Em 3 de julho de 2026, o Hospital São Marcos, referência em oncologia no Piauí, suspendeu a admissão de pacientes do SUS.
Três dias depois, em 6 de julho de 2026, a Secretaria de Saúde emitiu um empenho de R$ 9.997.290,00 em favor da empresa de telemedicina.
Esses três fatos aconteceram no mesmo mês, no mesmo estado, com dinheiro da mesma pasta.
O que isso significa
É avaliação desta redação que o governo Rafael Fonteles não desmontou a saúde do Piauí por corte de verba. Fez algo mais difícil de enxergar: mudou o eixo do gasto.
O dinheiro saiu da rede física e foi para contratos de gestão e de plataforma. Saiu do lugar onde a pessoa entra, senta e é atendida por alguém, e foi para arranjos contratados sem concorrência, cujo resultado o Estado não publica em número.
O modelo tem uma vantagem política evidente. Contrato de telemedicina rende anúncio de modernização. Contrato de gestão rende inauguração. Sala de vacina aberta não rende foto nenhuma.
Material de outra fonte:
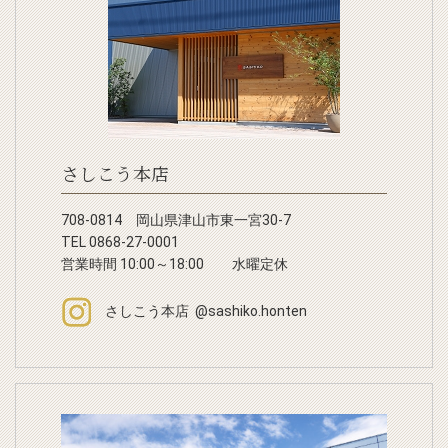
さしこう本店
708-0814 岡山県津山市東一宮30-7
TEL 0868-27-0001
営業時間 10:00～18:00 水曜定休
さしこう本店 @sashiko.honten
E tem uma consequência prática igualmente evidente. Quando falta atendimento, não há a quem cobrar. A secretaria diz que a unidade é gerida pela OSS. A OSS diz que cumpre o contrato de gestão. O contrato de gestão não foi disputado por ninguém. E o paciente continua na fila.
As perguntas
- Quantas teleconsultas foram efetivamente realizadas pelo Contrato 340/2023, mês a mês, desde 2023?
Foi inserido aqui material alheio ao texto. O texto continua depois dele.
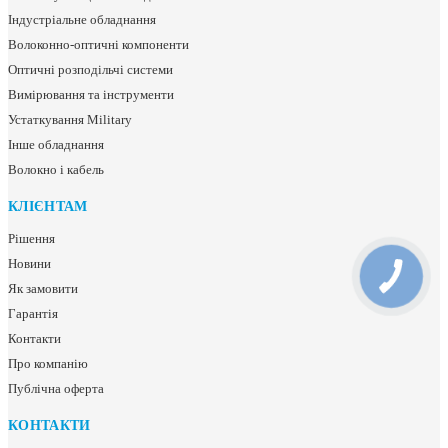
Індустріальне обладнання
Волоконно-оптичні компоненти
Оптичні розподільчі системи
Вимірювання та інструменти
Устаткування Military
Інше обладнання
Волокно і кабель
КЛІЄНТАМ
Рішення
Новини
Як замовити
Гарантія
Контакти
Про компанію
Публічна оферта
КОНТАКТИ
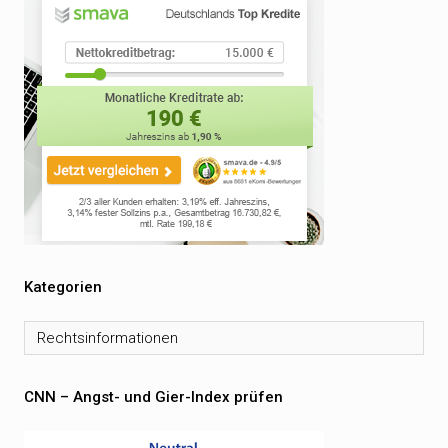
Kategorien
Kategorien
CNN – Angst- und Gier-Index prüfen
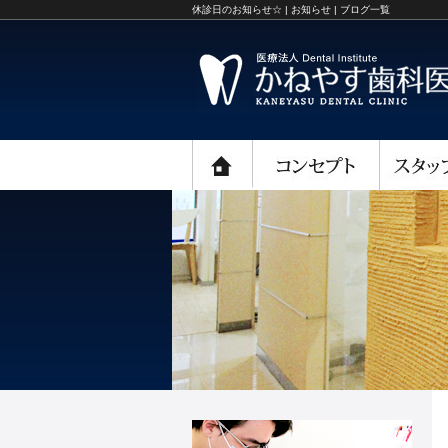
休診日のお知らせ☆ | お知らせ | ブログ一覧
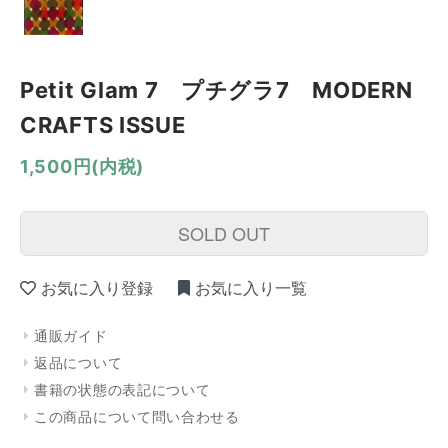
Petit Glam 7 プチグラ7 MODERN
CRAFTS ISSUE
1,500円(内税)
SOLD OUT
お気に入り登録
お気に入り一覧
通販ガイド
返品について
書籍の状態の表記について
この商品について問い合わせる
- Quantos laudos de eletrocardiograma foram emitidos, mês a mês?
- Por que o contrato passou de R$ 180 milhões de concessão para R$ 522 milhões de valor total?
- Qual o custo por atendimento, dividindo o valor pago pelo número de atendimentos?
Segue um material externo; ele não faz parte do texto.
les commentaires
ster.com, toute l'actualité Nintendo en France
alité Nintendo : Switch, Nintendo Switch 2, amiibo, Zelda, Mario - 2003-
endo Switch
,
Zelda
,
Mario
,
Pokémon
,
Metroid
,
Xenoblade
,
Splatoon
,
- Por que R$ 1,46 bilhão em contratos de gestão de OSS foi celebrado por inexigibilidade?
- Por que a sala de vacinação do Hospital Infantil Lucídio Portella ficou fechada em junho de 2026?
- Qual o tempo médio de espera na fila de regulação hoje, e qual era em 2023?
Fiscalização
A Rádio Calçada solicita ao Tribunal de Contas do Estado do Piauí, ao Ministério Público de Contas e ao Ministério Público do Estado do Piauí que requisitem à Secretaria de Estado da Saúde a série mensal de atendimentos efetivamente prestados sob o Contrato 340/2023, e que examinem a compatibilidade entre o valor de concessão publicado e o valor total hoje registrado no Portal da Transparência.
Contraditório
Este é um texto editorial e expressa a posição da Rádio Calçada.
A Secretaria de Estado da Saúde, a empresa Integra Saúde Digital e as organizações sociais citadas têm este espaço aberto. As respostas serão publicadas na íntegra, sem edição, do jeito que forem enviadas.